Let $p\in{}\mathbb{R}[x]$. It is known that if $a$ is a complex root of $p$, Then $\bar a$ is also a root. In this case, we will say that the disk of diameter $aa^*$ (i.e. its diameter is the line between $a$ and $\bar a$) is a Jensen Disk of $p$ (example: http://mathworld.wolfram.com/JensenDisk.html).
Theorem: all nonreal roots of $p'$ lie in or on the boundary of one the Jensen Disks of $p$.
To prove this, let $z_1,...,z_n$ be the roots of $p$. Assume that $z$ is a nonreal root of $p'$ that is not in or on the boundary of a Jensen Disk of $p$. Note that $z$ is not a root of $p$, and thus $0=\frac{p'(z)}{p(z)}=\sum_{i=1}^n{\frac{1}{z-z_i}}$.
We shall reach a contradiction by showing that the imaginary part of $\sum_{i=1}^n{\frac{1}{z-z_i}}$ is not zero. we will do it by showing that:
(i) $sgn(\Im(\frac{1}{z-a}+\frac{1}{z-\bar a}))=-sgn(\Im(z))$ for each complex nonreal root $a$ of $p$ (which is your question (a)), and that
(ii) $sgn(\Im(\frac{1}{z-r}))=-sgn(\Im(z))$ for each real root $r$ of $p$.
Indeed, this would imply that $sgn(\Im(\sum_{i=1}^n{\frac{1}{z-z_i}}))=-sgn(\Im(z))\ne{}0$.
i) Let $a=s+ti$ be a nonreal root of $p$. Then
$$\frac{1}{z-a}+\frac{1}{z-\bar a}=\frac{1}{z-s-ti}+\frac{1}{z-s+ti}=\frac{2z-2s}{(z-s)^2+t^2}=\frac{2(z-s)((\bar z-s)^2+t^2)}{|(z-s)^2+t^2|^2}$$
Define $x\sim{}y$ if $sgn(\Im(x))=sgn(\Im(y))$. So
$$
\frac{1}{z-a}+\frac{1}{z-\bar a}=
\frac{2(z-s)((\bar z-s)^2+t^2)}{|(z-s)^2+t^2|^2}\sim{}
(z-s)((\bar z-s)^2+t^2)=$$
$$=|z-s|^2(\bar z-s)+(z-s)t^2\sim{}
|z-s|^2\cdot(-z)+z\cdot{}t^2=
(t^2-|z-s|^2)z$$
But the expression $t^2-|z-s|^2$ is negative since $z$ is not in the Jensen disk of diameter $a \bar a$. Thus $sgn(\Im(\frac{1}{z-a}+\frac{1}{z-\bar a}))=-sgn(\Im(z))$, as required.
ii).

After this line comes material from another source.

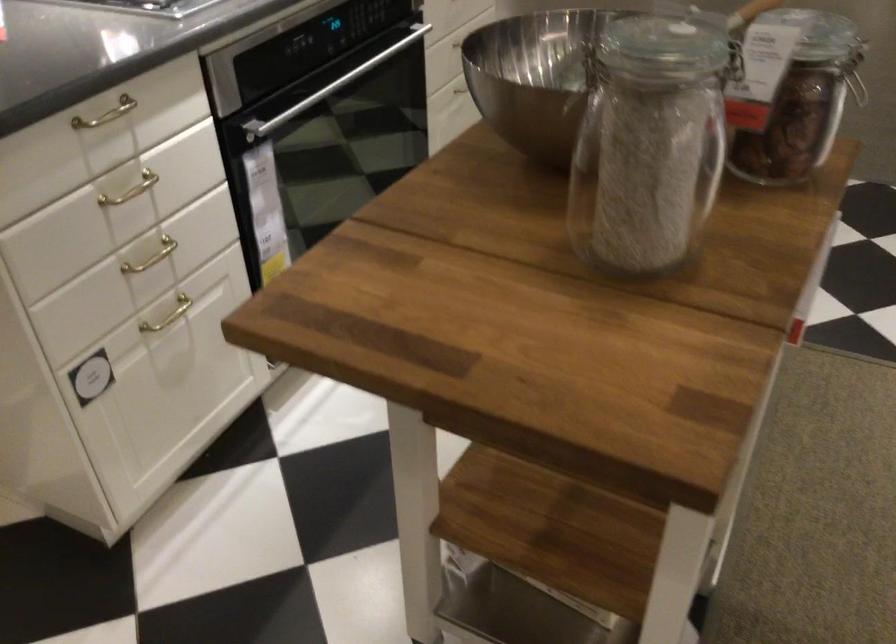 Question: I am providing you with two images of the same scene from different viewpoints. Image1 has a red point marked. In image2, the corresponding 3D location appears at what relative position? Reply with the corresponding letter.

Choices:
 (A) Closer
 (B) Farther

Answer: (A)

Let $r$ be a real root of $p$. Then
$$
\frac{1}{z-r}-\overline{\frac{1}{z - r}}=
\frac{1}{z-r}-\frac{1}{\bar z - r}=
\frac{\bar z - z}{|z-r|^2}\sim{}\bar z - z\sim{}
-z$$
And it follows that $sgn(\Im(\frac{1}{z-r}))=-sgn(\Im(z))$, as required.
Thus, we have reached the desired contradiction.